俺が動いているのをずっと目で追っているのが可愛い。
フォークと飲み物を用意して、テーブルに照を誘う。
無言のままだけど、少し弾んだ歩き方。
椅子を引いてあげると大人しくそこに座って、ケーキの箱をじっと見つめていた。
開けていい?と訴えてくる目にどうぞ、と答える。
大きすぎる手に不釣り合いな小さな箱が開けられると、ピタッと照の動きが止まる。
「これ…」
中に入っていたのは小さなチョコケーキ。
その上には俺の気持ちを込めたおまけ付き。
「だいすき…」
「うん、お店の人に頼んで書いてもらっちゃった」
丸いチョコプレートに書かれた『だいすき♡』の文字。
照なら喜んでくれるかなって帰り道もずっとわくわくしていた。
「もー…何してんの」
両手で口を隠して照が笑う。
さっきまでの拗ねてたひーちゃんは一瞬でどこかへ行ってしまったみたい。
今日も嬉しそうな笑顔が見れた。
俺しか知らない、ふにゃふにゃに蕩けた笑顔。
「これの返事、後でベッドで聞かせてね」
口を手で覆ったまま、熱のこもった両目がじっと俺を見つめてくる。
この視線も俺だけのもの。
「…ケーキ1回冷蔵庫にしまってもいい?」
あははっと今度は俺が笑う。
「待ちきれないですか?」
「待ちきれないです」
拗ねたり照れたりいつも遠回りしちゃうけど、俺たちはそうやって心を重ね合わせるのがきっと正解なんだと思う。
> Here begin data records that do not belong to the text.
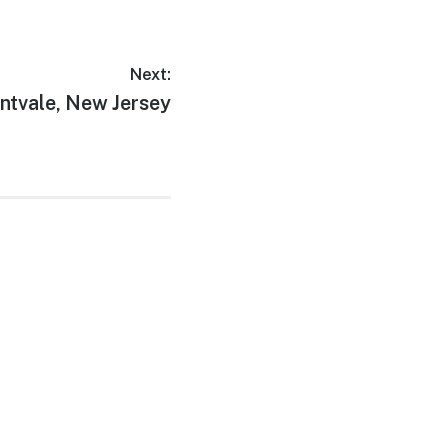
Next:
xt
ntvale, New Jersey
t: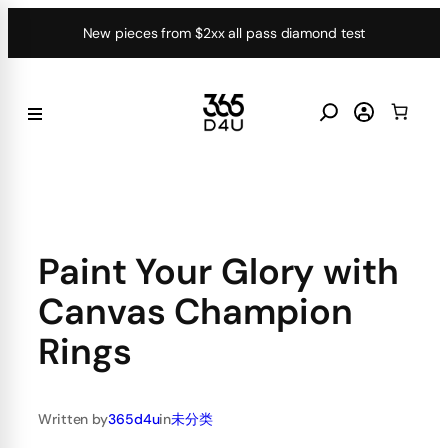
Skip
New pieces from $2xx all pass diamond test
to
content
Paint Your Glory with
Canvas Champion
Rings
Written by
365d4u
in
未分类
通じ合える度に絆が深まって、この人になら全部を曝け出しても大丈夫って思える。
「いいよ、いこっか」
手を差し出すと、ぐいっと引っ張られて抱きくるめられる。
さっきまでの可愛い自分を掻き消そうとしてるかのような豹変っぷり。
何をしたって愛しいことに変わりはないのに。
寂しい思いをさせないのが1番だけど、照はすぐに寂しくなっちゃうから俺じゃないと駄目なんだよね。
どんなにむくれてても、俺なら笑顔にしてあげられる。
明日も、この先もずっと、この笑顔が俺だけものでありますようにと、きつく抱きしめてくる照に負けないようにぎゅっとしがみついた。